Mr. Watsa said Fairfax won’t put in anything more to the offer than the 10 per cent of BlackBerry it now owns.
“The 10 per cent is like $500-million,” he said.
“It’s a significant amount of money. We’re going to bring equity partners and we think the company will be very well capitalized.”
And yet, despite the CBC headline “Fairfax says BlackBerry deal will go through” of Sept. 26th, I didn’t feel quite as confident about the Fairfax proposal, to say the least (excerpt from Sept. 24th blog):
More importantly, unlike a “stalking horse bid” in a bankruptcy action, there is no BlackBerry bid today. There is no actual floor to the auction, as much as some commentators might claim. The current bidder isn’t stuck with the deal if no one else shows up to the party, unlike a true Stalking Horse proposal. There’s merely the premise of a bid in exchange for a break fee. And the premise of a bid existed immediately after Mr. Watsa stepped down from the BlackBerry board last month.
To his credit, Mr. Watsa isn’t throwing in the towel. Fairfax is lending BlackBerry $250 million as part of a $1 billion private placement of 7 year 6% unsecured convertible debenture offering that will close in 14 days. Perhaps these debt investors are the same ones he thought would partner with him on the $1 billion of equity required to support his $4.7 billion take-private proposal, but for the $3.7 billion of bank financing that never firmed up.
With $8.5 billion of net assets as of the last quarterly report, of which $3.3 billion was cash and short term investments, I’m not sure BBRY shareholders will understand the urgent need to raise more capital at this precise moment. Even with a $10 conversion price on the convert. The Board had already been cutting costs as fast as they could (see prior post “BlackBerry moves suggest M&A process failing to produce a strategic buyer” Sept. 23-13) as they prepared for all potential outcomes.
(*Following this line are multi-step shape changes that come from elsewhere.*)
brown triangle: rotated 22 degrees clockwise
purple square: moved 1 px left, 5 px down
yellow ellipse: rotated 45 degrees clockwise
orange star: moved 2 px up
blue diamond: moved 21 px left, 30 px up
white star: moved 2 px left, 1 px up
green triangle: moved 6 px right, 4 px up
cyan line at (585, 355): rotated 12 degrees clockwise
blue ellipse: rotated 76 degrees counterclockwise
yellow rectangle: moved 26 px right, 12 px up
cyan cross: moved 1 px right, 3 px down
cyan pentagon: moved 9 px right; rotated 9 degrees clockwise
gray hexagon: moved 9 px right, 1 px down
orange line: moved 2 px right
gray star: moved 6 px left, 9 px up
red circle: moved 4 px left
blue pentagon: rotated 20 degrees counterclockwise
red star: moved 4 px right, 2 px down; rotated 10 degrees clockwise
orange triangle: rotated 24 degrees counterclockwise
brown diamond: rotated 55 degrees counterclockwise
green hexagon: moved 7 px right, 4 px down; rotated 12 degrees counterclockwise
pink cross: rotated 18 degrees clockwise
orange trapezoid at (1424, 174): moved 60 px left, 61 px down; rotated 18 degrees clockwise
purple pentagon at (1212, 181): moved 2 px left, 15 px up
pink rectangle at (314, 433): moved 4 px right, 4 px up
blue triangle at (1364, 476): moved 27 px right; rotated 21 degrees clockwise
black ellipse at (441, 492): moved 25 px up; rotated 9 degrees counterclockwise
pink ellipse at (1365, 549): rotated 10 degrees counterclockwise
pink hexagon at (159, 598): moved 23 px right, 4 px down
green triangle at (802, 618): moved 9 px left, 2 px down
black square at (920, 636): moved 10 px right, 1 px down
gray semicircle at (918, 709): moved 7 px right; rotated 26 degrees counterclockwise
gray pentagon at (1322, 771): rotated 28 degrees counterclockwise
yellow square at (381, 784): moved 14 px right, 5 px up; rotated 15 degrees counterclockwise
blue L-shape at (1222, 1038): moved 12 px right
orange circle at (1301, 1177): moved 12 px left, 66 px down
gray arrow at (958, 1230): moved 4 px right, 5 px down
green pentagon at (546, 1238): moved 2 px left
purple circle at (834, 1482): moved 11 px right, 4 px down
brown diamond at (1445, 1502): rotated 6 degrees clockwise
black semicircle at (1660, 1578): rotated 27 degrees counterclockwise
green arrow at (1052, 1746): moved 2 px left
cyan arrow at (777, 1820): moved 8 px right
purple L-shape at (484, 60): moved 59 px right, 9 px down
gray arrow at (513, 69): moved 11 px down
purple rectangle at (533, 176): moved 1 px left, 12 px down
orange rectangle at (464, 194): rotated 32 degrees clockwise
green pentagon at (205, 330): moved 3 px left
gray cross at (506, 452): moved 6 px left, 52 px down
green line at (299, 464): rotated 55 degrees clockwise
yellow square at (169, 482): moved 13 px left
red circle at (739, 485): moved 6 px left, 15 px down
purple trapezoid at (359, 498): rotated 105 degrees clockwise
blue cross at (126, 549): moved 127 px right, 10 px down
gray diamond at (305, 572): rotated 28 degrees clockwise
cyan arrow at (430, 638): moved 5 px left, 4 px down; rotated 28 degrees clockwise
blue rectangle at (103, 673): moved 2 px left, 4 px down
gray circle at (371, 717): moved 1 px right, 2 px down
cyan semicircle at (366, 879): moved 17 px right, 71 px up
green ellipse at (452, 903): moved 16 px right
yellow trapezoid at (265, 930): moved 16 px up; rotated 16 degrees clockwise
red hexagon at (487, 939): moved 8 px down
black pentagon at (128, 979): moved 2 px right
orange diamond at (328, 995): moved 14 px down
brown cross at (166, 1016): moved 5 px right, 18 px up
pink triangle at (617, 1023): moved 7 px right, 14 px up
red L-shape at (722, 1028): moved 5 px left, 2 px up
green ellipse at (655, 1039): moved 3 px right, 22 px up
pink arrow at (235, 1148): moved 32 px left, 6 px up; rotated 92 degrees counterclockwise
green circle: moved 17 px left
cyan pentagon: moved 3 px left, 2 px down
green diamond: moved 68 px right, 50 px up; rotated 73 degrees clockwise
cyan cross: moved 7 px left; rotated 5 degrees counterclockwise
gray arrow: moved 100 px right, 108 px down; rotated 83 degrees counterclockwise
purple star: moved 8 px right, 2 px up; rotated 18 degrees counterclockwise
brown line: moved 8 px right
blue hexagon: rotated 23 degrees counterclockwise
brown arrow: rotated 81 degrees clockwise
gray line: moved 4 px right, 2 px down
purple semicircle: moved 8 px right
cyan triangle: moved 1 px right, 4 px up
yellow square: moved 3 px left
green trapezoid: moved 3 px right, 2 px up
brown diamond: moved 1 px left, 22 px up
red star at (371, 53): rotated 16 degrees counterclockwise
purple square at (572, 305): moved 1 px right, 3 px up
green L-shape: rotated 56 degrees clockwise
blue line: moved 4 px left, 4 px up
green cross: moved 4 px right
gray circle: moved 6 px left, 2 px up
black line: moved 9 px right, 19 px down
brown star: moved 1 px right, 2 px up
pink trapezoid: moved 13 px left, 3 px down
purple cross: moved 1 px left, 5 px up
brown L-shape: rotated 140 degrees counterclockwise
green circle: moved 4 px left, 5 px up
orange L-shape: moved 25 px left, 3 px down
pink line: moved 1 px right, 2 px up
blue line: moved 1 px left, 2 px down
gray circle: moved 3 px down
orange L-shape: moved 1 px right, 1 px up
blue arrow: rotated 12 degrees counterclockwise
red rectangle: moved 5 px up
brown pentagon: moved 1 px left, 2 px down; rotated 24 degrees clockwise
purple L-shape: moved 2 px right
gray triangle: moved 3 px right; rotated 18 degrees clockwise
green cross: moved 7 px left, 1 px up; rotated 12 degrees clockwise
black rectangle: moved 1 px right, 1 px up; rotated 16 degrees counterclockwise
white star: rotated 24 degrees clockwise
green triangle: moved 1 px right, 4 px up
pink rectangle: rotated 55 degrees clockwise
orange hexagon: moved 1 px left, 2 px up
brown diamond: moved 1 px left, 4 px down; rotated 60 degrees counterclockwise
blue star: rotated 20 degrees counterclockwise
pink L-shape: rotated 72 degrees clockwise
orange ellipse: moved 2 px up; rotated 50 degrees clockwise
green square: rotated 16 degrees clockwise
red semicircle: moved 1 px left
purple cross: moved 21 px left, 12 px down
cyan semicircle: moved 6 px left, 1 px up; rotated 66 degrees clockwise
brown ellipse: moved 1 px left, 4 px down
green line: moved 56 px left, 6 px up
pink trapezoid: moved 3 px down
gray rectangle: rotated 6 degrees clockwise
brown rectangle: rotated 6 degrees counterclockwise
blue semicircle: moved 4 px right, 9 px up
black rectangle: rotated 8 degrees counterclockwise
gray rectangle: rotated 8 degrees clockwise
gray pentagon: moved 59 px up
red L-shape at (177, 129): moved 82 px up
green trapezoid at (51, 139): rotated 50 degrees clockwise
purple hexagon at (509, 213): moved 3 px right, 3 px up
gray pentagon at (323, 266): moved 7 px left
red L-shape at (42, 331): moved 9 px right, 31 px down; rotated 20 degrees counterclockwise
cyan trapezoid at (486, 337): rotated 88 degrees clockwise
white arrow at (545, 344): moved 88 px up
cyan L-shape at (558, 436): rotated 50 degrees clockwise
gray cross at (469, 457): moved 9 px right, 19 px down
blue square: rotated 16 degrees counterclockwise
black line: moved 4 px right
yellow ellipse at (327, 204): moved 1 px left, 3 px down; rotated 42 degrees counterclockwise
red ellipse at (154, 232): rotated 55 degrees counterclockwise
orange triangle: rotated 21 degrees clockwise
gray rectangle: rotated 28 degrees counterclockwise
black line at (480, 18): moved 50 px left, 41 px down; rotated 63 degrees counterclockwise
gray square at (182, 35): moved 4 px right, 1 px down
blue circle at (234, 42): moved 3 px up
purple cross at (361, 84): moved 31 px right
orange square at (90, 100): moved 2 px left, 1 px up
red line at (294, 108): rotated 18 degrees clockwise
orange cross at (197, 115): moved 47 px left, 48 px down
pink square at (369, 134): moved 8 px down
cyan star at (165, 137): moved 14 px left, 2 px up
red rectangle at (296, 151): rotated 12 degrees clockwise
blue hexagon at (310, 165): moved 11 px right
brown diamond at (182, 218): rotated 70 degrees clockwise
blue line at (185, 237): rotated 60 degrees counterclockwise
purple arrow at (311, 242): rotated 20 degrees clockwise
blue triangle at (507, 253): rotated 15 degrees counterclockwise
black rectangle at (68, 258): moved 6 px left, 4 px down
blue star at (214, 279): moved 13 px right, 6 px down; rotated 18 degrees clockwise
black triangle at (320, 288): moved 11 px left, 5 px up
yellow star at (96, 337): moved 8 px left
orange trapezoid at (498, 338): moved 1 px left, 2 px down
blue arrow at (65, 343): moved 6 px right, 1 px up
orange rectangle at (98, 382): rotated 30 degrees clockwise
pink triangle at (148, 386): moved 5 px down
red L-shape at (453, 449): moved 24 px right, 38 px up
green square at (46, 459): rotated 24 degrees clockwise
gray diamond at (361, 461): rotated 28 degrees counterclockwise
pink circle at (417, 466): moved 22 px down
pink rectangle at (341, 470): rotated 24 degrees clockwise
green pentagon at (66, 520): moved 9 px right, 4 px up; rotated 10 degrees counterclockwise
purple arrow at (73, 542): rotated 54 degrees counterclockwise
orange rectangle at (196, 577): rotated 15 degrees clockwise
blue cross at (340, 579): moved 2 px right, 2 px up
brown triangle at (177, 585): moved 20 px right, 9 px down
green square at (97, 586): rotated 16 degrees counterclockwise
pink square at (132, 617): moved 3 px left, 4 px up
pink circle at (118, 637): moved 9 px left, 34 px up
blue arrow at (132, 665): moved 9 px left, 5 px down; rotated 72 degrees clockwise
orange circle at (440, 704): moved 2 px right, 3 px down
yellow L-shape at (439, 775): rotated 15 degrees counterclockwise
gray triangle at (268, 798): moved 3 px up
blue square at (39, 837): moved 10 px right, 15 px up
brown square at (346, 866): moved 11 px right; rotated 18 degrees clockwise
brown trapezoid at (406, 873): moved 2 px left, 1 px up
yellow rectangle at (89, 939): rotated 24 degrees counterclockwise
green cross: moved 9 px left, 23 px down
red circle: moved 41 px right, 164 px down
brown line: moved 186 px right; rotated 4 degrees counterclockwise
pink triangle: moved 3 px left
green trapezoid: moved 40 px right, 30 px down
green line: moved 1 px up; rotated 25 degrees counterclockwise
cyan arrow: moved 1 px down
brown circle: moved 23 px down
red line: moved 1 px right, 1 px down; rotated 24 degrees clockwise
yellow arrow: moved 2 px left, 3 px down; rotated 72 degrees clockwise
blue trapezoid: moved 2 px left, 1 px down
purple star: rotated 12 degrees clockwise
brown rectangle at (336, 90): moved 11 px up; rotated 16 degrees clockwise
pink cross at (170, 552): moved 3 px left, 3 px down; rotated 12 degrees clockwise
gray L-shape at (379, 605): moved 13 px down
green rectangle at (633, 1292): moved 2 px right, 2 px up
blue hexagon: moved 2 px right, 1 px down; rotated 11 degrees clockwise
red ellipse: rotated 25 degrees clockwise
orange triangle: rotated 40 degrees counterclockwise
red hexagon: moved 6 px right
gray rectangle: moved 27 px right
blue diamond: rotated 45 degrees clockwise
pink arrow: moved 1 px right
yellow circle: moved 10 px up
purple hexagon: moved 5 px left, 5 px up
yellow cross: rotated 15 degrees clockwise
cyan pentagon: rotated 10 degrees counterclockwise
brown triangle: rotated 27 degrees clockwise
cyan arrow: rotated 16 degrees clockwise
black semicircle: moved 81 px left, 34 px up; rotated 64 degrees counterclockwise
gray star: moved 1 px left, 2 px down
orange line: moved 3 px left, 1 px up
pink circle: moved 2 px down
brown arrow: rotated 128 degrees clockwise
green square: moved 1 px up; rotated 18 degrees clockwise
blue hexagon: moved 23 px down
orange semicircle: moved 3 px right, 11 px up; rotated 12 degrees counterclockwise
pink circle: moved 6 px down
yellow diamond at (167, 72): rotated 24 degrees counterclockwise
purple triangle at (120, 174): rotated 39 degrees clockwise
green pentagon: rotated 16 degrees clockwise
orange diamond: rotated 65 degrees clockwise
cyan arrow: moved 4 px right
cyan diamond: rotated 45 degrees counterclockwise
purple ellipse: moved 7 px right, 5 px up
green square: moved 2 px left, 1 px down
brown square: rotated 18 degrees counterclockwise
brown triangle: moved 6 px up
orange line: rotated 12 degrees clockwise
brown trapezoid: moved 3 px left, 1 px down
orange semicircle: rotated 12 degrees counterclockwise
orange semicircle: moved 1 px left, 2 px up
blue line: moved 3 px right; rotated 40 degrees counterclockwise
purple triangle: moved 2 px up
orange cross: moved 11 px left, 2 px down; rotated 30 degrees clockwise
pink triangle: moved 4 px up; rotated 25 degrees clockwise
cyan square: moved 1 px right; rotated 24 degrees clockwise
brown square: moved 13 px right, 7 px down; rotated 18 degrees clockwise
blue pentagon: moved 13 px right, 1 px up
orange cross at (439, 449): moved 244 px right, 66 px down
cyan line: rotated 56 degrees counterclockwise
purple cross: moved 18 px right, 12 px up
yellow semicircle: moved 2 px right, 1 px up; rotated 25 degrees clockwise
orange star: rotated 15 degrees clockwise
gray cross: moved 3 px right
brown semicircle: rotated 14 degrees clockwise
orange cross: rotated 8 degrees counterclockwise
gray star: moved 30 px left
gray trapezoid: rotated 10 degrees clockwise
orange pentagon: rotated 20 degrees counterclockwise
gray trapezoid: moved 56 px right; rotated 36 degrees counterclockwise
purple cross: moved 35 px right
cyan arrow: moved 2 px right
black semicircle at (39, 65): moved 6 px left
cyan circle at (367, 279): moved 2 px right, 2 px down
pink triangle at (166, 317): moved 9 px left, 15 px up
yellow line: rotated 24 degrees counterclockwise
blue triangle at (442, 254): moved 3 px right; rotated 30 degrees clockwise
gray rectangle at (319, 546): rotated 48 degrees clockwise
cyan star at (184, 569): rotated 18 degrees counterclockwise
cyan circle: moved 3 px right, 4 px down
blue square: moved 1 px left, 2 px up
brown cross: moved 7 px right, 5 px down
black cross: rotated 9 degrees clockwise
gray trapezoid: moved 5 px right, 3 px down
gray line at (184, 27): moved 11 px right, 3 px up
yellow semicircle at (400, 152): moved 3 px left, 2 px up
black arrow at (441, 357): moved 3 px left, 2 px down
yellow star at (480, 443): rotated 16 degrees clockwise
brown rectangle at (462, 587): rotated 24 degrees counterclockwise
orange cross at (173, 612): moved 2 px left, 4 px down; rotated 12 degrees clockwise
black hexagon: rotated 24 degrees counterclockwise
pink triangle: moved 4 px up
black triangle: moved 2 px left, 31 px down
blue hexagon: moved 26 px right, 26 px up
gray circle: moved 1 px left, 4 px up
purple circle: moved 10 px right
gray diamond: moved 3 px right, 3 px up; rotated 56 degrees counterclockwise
A wise decision, even if it unintentionally telegraphed six weeks ago that the auction process was floundering.
For having more patience than me (see prior post “Throwing in the towel on my RIM shares part 2” June 26-13), BlackBerry shareholders may suffer as much as 20% dilution should the turnaround eventually succeed. As for the famous line about “certain value for shareholders” being just around the corner, there’s anything but that now.
If the $1 billion of new cash will keep the wolf from the door long enough to turn things around, it all will make sense; at last count BBRY has 6 or 7 quarters of cash left — but that was before the recent cost cuts. However, if the convert offering was merely done to send a message of confidence to Blackberry’s enterprise customers, shareholders must feel like a punching bag.